PAHO will send a 12-ton shipment to Cuba in the coming days consisting of medicines, laboratory tests and face shields, among other materials, according to the regional office of that entity, quoted this Monday by the Caribbean country’s state media.
CELAC has also offered its support to the island with a donation of 800,000 syringes for vaccination against COVID-19.
“We appreciate the solidarity gesture of support from CELAC that Mexico presides over, as part of the regional plan to confront the COVID-19 pandemic. #ACubaPonleCorazón,” Cuban President Miguel Díaz-Canel wrote on his Twitter account this Monday.
Agradecemos gesto solidario de apoyo de la CELAC que México preside, como parte del Plan regional de enfrentamiento a la pandemia de COVID-19. #ACubaPonleCorazónhttps://t.co/CQBq3Jpwwe
— Miguel Díaz-Canel Bermúdez (@DiazCanelB) July 19, 2021
Cuba is currently developing a health intervention strategy with its Abdala and Soberana 02 formulas, the most advanced of the five created by its scientific institutions to prevent COVID-19 and which have passed to human studies.
Abdala, the immunogen with a three-dose injectable schedule that has shown 100% efficacy — according to the final evaluations of phase III of recently released clinical trials — received authorization for emergency use and is the first Latin American COVID-19 vaccine.
In the case of the Soberana 02 vaccine candidate, it is awaiting that authorization after showing efficacy of 91.2% with a scheme of two doses of that formula plus an extra one of Soberana Plus, another of the compounds that Cuban scientists are investigating.
More than 3 million Cubans — of the 11.2 million who live on the island — have received at least one dose of these formulas as part of clinical trials and intervention studies carried out in parallel to the health one.
To date, more than 2.1 million people have been immunized with the COVID-19 vaccine and vaccine candidates in Cuba, a figure that represents 18.8 percent of the population, the Ministry of Public Health (MINSAP) said this Monday.

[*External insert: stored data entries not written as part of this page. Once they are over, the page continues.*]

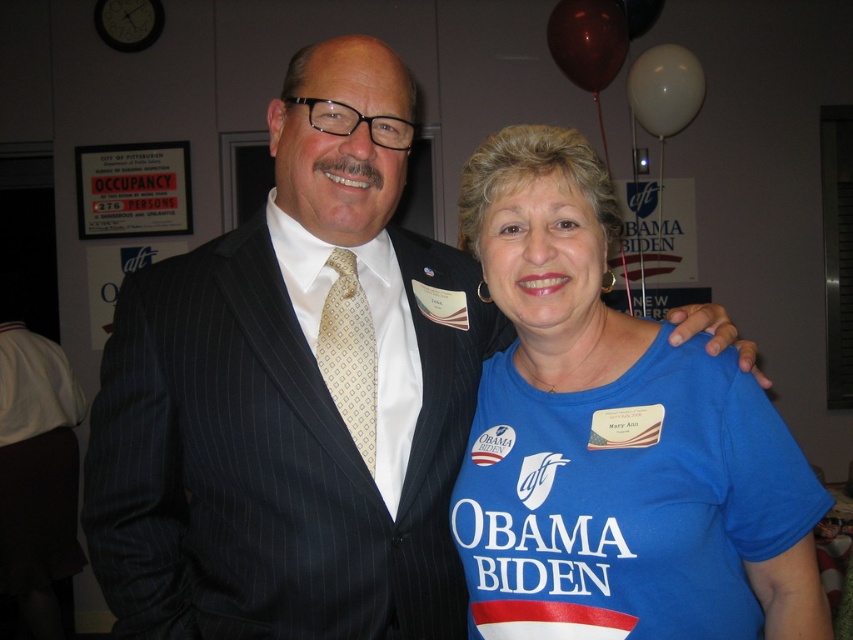 You are a photographer setting up for a group photo. You need to ensure that the dark pinstripe suit at center and the matte gold tie at center are visible in the frame. Based on their positions, which one should you adjust first to center both in the frame?

The dark pinstripe suit at center is positioned on the left side of the matte gold tie at center. To center both in the frame, you should adjust the matte gold tie at center first by moving it to the right, allowing the dark pinstripe suit at center to shift towards the center as well. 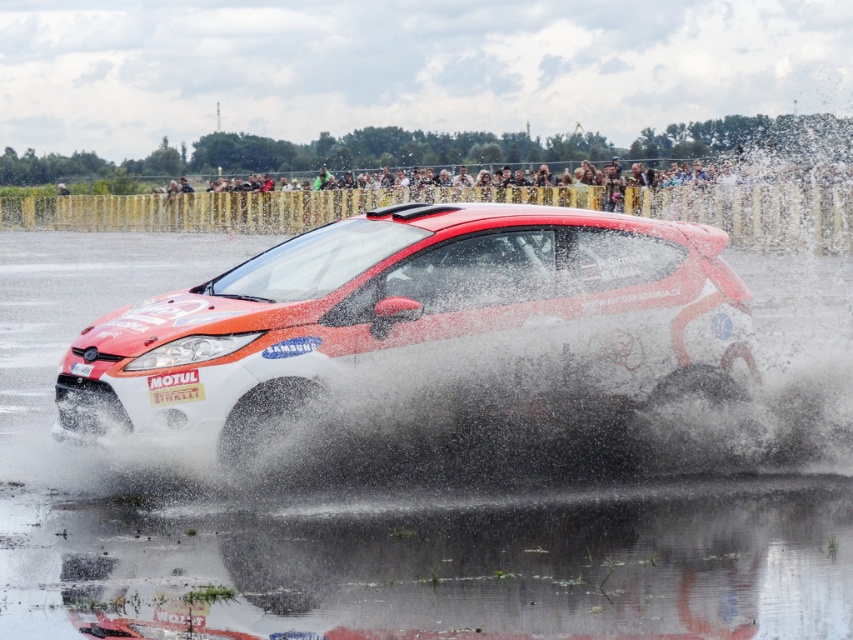 Question: Among these points, which one is nearest to the camera?

Choices:
 (A) (277, 440)
 (B) (320, 314)

Answer: (A)

Question: Is shiny white car at center smaller than black rubber tire at center?

Choices:
 (A) yes
 (B) no

Answer: (B)

Question: Can you confirm if shiny white car at center is wider than black rubber tire at center?

Choices:
 (A) yes
 (B) no

Answer: (A)

Question: Which of the following is the closest to the observer?

Choices:
 (A) (262, 426)
 (B) (256, 410)

Answer: (A)

Question: Observing the image, what is the correct spatial positioning of shiny white car at center in reference to black rubber tire at center?

Choices:
 (A) above
 (B) below

Answer: (A) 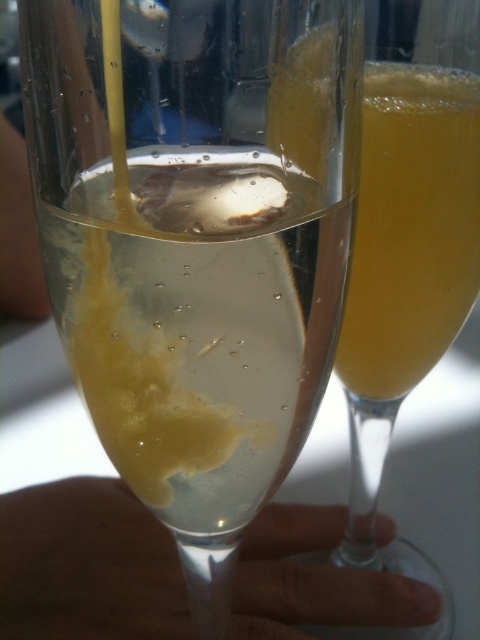 You are a bartender preparing drinks and need to place a garnish on the closest glass. Based on the image, which glass corresponds to the point that is closer to you, point at (180, 289) or point at (383, 627)?

Point at (180, 289) is in front of point at (383, 627), so the closest glass is the one corresponding to point at (180, 289).

You are a bartender preparing drinks and need to place a garnish on the clear glass at center. Since the translucent yellow liquid at center is already in the glass, where should you place the garnish relative to the liquid?

The clear glass at center is closer to the viewer than the translucent yellow liquid at center, so you should place the garnish above the translucent yellow liquid at center to ensure it rests on top of the glass.

You are at a brunch event and need to pour the translucent yellow liquid at center into the clear glass at center. Based on their sizes, will the liquid overflow when poured?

Cuba has not purchased vaccines on the international market, nor is it part of the Covax mechanism of the World Health Organization (WHO) created for low- and middle-income countries to have access to them.
The health emergency caused by COVID-19 impacts with high numbers of daily infections on the island — especially in the western province of Matanzas, the current epicenter of the epidemic in the country — where a week ago thousands of people took to the streets in anti-government protests to express their discontent over the shortage of food, medicines, and basic products, together with the power cuts.
After these unprecedented events in more than 60 years in Cuba, the government approved several measures, one of which took effect this Monday allowing Cuban and foreign travelers to import food, toiletries and medicines, without limits on their value. and without paying the established customs duties.
This regulation, urgently authorized in an exceptional manner and valid until December 31, seeks to alleviate the shortage of these products in the midst of the economic crisis, attributed by the island’s authorities to the pandemic and the strengthening of the U.S. financial and commercial embargo.